Like its predecessor, Safecracker 2 is made up of logic puzzle locks and combination/key locks. Unlike in its predecessor, the logic puzzles predominate. You will see lots of variations on familiar types: rule mazes, sliders, jumping dots. None of these are particularly hard variations. (Which is good, because who wants to solve a hard slider puzzle any more?) Most of them are at least slightly creative variations. (Also good.)
(One game-mechanical quibble: if you're halfway through solving a puzzle, and you step back or move away, the puzzle resets. Be warned.)
Do not expect to spend much time looking at the scenery. There is scenery -- it's a nicely-rendered mansion, albeit a bit sparse. But nearly all of it is backdrop. There are a couple of visual clues hidden in the mansion, but mostly it's stuff you stroll past on your way from one safe to another. You won't even get lost; you get a dynamically-updating in-game map. Handy, but it pretty much kills any need to think about the environment.
A quick litany of other game elements which were not exciting: the music. (Repetitive.) The narration. (Smug. You mutter to yourself a lot, which can be a nice way to keep you oriented in a puzzle, but this version seemed mostly random and unhelpful.) The story.
There is, theoretically, a story.
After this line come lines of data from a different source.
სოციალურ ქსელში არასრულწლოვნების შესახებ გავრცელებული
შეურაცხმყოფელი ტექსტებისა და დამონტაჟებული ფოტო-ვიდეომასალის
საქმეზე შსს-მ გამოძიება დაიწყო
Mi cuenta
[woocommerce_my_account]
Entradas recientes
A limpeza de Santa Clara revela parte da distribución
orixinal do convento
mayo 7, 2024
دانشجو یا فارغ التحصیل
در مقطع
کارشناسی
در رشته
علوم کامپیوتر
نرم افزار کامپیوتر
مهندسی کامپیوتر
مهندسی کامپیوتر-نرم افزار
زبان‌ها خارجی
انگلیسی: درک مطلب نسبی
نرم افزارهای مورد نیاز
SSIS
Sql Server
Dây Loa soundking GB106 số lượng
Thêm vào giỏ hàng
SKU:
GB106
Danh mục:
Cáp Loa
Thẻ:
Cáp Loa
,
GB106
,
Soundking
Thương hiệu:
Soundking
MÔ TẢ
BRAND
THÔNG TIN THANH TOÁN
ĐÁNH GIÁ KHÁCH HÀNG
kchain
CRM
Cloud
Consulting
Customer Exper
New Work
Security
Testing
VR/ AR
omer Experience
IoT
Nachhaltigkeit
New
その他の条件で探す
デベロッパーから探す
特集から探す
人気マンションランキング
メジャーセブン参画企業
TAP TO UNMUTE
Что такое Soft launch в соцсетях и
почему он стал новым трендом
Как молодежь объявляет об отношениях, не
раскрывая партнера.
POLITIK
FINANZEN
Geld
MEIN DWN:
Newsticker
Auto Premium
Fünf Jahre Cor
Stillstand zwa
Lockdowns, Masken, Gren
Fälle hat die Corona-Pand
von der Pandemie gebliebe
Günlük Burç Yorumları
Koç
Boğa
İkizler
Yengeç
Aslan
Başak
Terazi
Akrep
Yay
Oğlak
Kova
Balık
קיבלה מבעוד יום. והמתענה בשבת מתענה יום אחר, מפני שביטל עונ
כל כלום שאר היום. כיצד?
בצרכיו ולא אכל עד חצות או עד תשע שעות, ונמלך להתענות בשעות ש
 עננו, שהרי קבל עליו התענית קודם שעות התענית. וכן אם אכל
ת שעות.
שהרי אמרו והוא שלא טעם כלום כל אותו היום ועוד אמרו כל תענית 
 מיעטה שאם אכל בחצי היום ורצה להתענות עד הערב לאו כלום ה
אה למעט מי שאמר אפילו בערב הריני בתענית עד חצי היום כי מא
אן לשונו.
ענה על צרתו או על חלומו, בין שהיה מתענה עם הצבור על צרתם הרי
You encounter letters and postcards throughout the mansion, from which you learn about the various family members who stand to inherit the loot. This does not affect the gameplay at all. It shows up, interestingly, at the end -- you find the will, and (spoiler, la la, sorry but this isn't a major part of the game) you get to choose who inherits. It's like having multiple endings, but -- it doesn't play like multiple endings, because it's so clearly separated from what the game is. Instead, it comes off as a reward: you've won the game, now you get to point the magic wand!
I am not disparaging the idea, actually. It was a reward; I got a couple extra minutes of enjoyment trying all the choices. (Save before you open the final safe.) Player choice can be fun even when it's not a "YOU control the story!!" situation; this was a nice demonstration of that. But it still leaves the narrative content of the game as "puzzles, go at it until you're done." Which is disappointing in this day and age.
Now I have described the whole thing. Summary: puzzles, lots of them, not too difficult. Go at it.